Sometimes, in the very early stages of the condition and when I'm not yet sure which condition you have, then I may do a steroid injection. If that cures you then you had tendonitis and if it doesn't then you have a frozen shoulder.
... and you want to get it moving quickly then I do have a means of doing that surgically.
Under a combination of an interscalene block (see anaesthesia for shoulder surgery) and a general anaesthetic, I carry out an ‘arthroscopic capsular release’. This is a key-hole operation in which I cut the thickened capsule that is limiting your movement from the inside. It is done through two 1 cm incisions (one at the back of the shoulder and one at the front) with a special arthroscope (digital camera linked to a television screen) inserted through the back and a cutting instrument through the front. As I cut the thickened ‘curtain’, the shoulder starts to move more and more until the full range has been restored.
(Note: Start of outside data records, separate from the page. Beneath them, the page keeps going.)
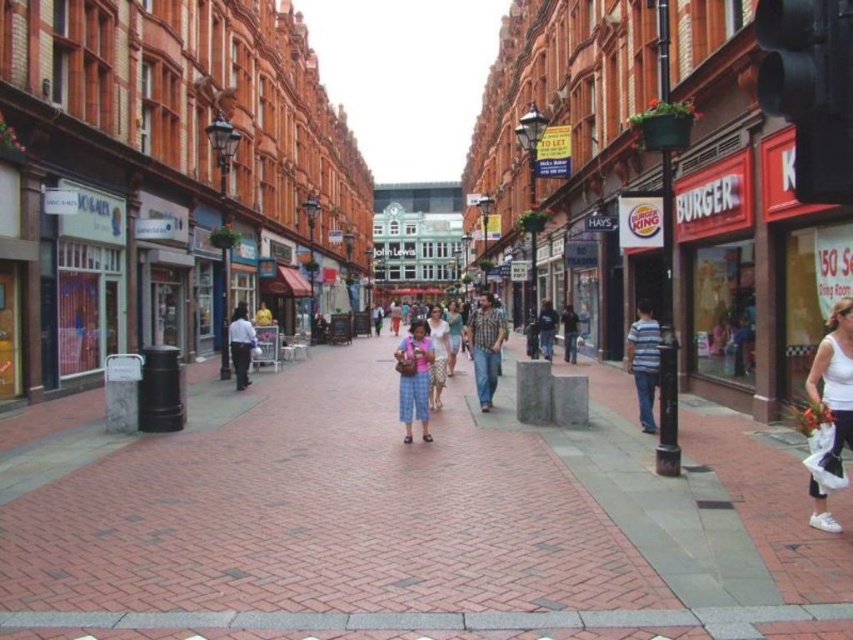 You are a delivery robot with a 1.2 meter width. You are positioned at the striped cotton shirt at right and need to reach the light blue jeans at center. Is there enough space for you to navigate the path between them?

The distance between the striped cotton shirt at right and light blue jeans at center is 13.65 meters. Since the robot is 1.2 meters wide, the path is wide enough for the robot to navigate between them.

You are a delivery person standing at the entrance of HAY S and need to place a package on the light blue jeans at center. Can you reach it without moving from your current position?

The light blue jeans at center is 78.55 feet away from you, so you cannot reach it without moving from your current position at the entrance of HAY S. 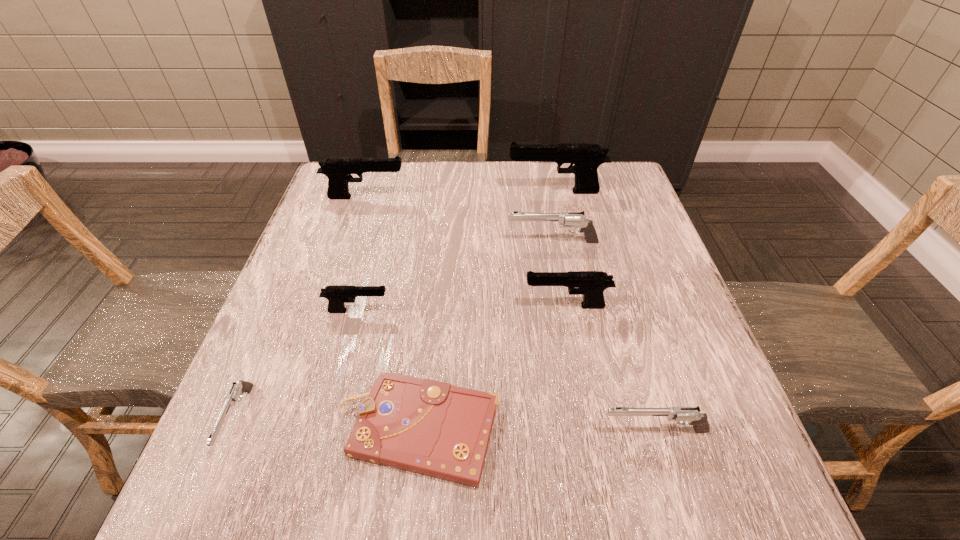 At what (x,y) coordinates should I click in order to perform the action: click on object positioned at the far right corner. Please return your answer as a coordinate pair (x, y). The image size is (960, 540). Looking at the image, I should click on (586, 158).

Image resolution: width=960 pixels, height=540 pixels. What are the coordinates of `vacant space at the far edge` in the screenshot? It's located at (556, 173).

Where is `blank area at the left edge`? The width and height of the screenshot is (960, 540). blank area at the left edge is located at coordinates (306, 399).

The image size is (960, 540). I want to click on vacant space at the right edge, so (652, 286).

In the image, there is a desktop. In order to click on vacant space at the far left corner in this screenshot , I will do `click(358, 190)`.

Where is `vacant space at the near right corner of the desktop`? This screenshot has height=540, width=960. vacant space at the near right corner of the desktop is located at coordinates (715, 495).

Identify the location of free spot between the tallest object and the smallest black pistol. (457, 251).

This screenshot has height=540, width=960. Find the location of `vacant area between the shortest object and the tallest object`. vacant area between the shortest object and the tallest object is located at coordinates (487, 310).

Identify the location of vacant region between the shortest pistol and the sixth nearest object. (395, 330).

Locate an element on the screen. The width and height of the screenshot is (960, 540). free point between the biggest silver pistol and the second biggest silver pistol is located at coordinates (604, 336). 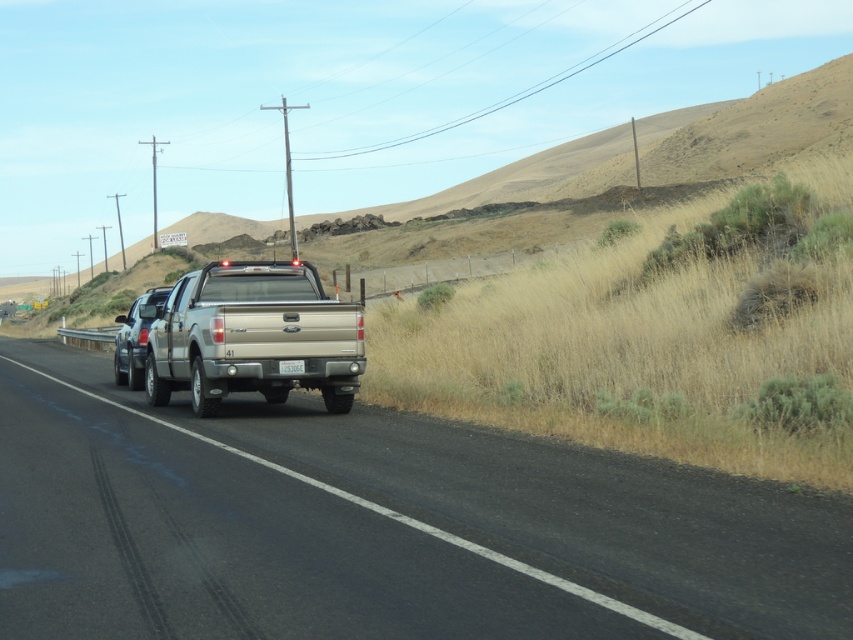 Based on the photo, you are a drone operator trying to capture a photo of the smooth asphalt road at center. What is the exact coordinate where you should focus your camera to ensure the road is centered in the image?

The smooth asphalt road at center is located at point [376,525], so you should focus your camera at those coordinates to center the road in the image.

You are a pedestrian standing on the side of the road. You see the smooth asphalt road at center and the white plastic license plate at rear. Which object is closer to your left side?

The smooth asphalt road at center is to the left of the white plastic license plate at rear, so the smooth asphalt road at center is closer to your left side.

Looking at this image, you are a traffic officer observing a rural road scene. You notice two trucks, the silver metallic truck at center and the satin silver truck at left. Which truck is wider?

The silver metallic truck at center is wider than the satin silver truck at left.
Classic changes of frozen shoulder with thickened and inflammed anterior capsule
The tear in the inferior capsule after manipulation
Post-operatively you go back to the ward with your arm up over your head in a sling in a position it hasn’t been able to reach in months. You shouldn’t have any pain nor will you be able to move your arm thanks to the interscalene block. The important thing is to keep your newly ‘defrosted’ shoulder moving so you will be doing exercises every 15 minutes using your good arm to move your bad one.
You will see the physiotherapist during your hospital stay and they will demonstrate further exercises for you to do at home. I encourage you to try and get into a swimming pool every day (if possible) and regular physiotherapy is essential to iron out all the bad habits and
weakness that will have built up whilst your shoulder was frozen.
The stitches come out after 10 days and during that period they just need to be kept clean and dry using water-proof plasters during baths, showers and swimming and breathable plasters the rest of the time.